== ASSIGNMENT ==
Write out the listing below in full and exactly, leaving out every picture.
--- RECORDS TO USE Enclosed Below ---
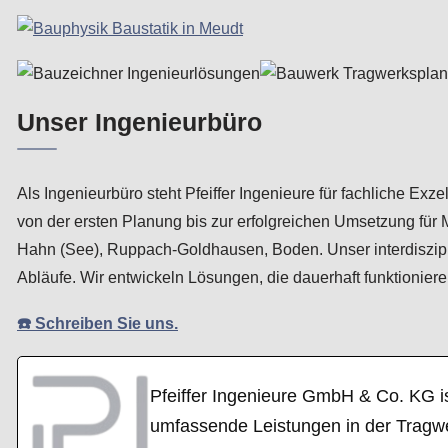
Unser Ingenieurbüro
Als Ingenieurbüro steht Pfeiffer Ingenieure für fachliche E
von der ersten Planung bis zur erfolgreichen Umsetzung für
Hahn (See), Ruppach-Goldhausen, Boden. Unser interdiszipl
Abläufe. Wir entwickeln Lösungen, die dauerhaft funktionieren
☎️ Schreiben Sie uns.
Pfeiffer Ingenieure GmbH & Co. KG i
umfassende Leistungen in der Tragw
--- End of Enclosed RECORDS TO USE ---
== REPLY ==
Unser Ingenieurbüro
Als Ingenieurbüro steht Pfeiffer Ingenieure für fachliche E
von der ersten Planung bis zur erfolgreichen Umsetzung für
Hahn (See), Ruppach-Goldhausen, Boden. Unser interdiszipl
Abläufe. Wir entwickeln Lösungen, die dauerhaft funktionieren
☎️ Schreiben Sie uns.
Pfeiffer Ingenieure GmbH & Co. KG i
umfassende Leistungen in der Tragw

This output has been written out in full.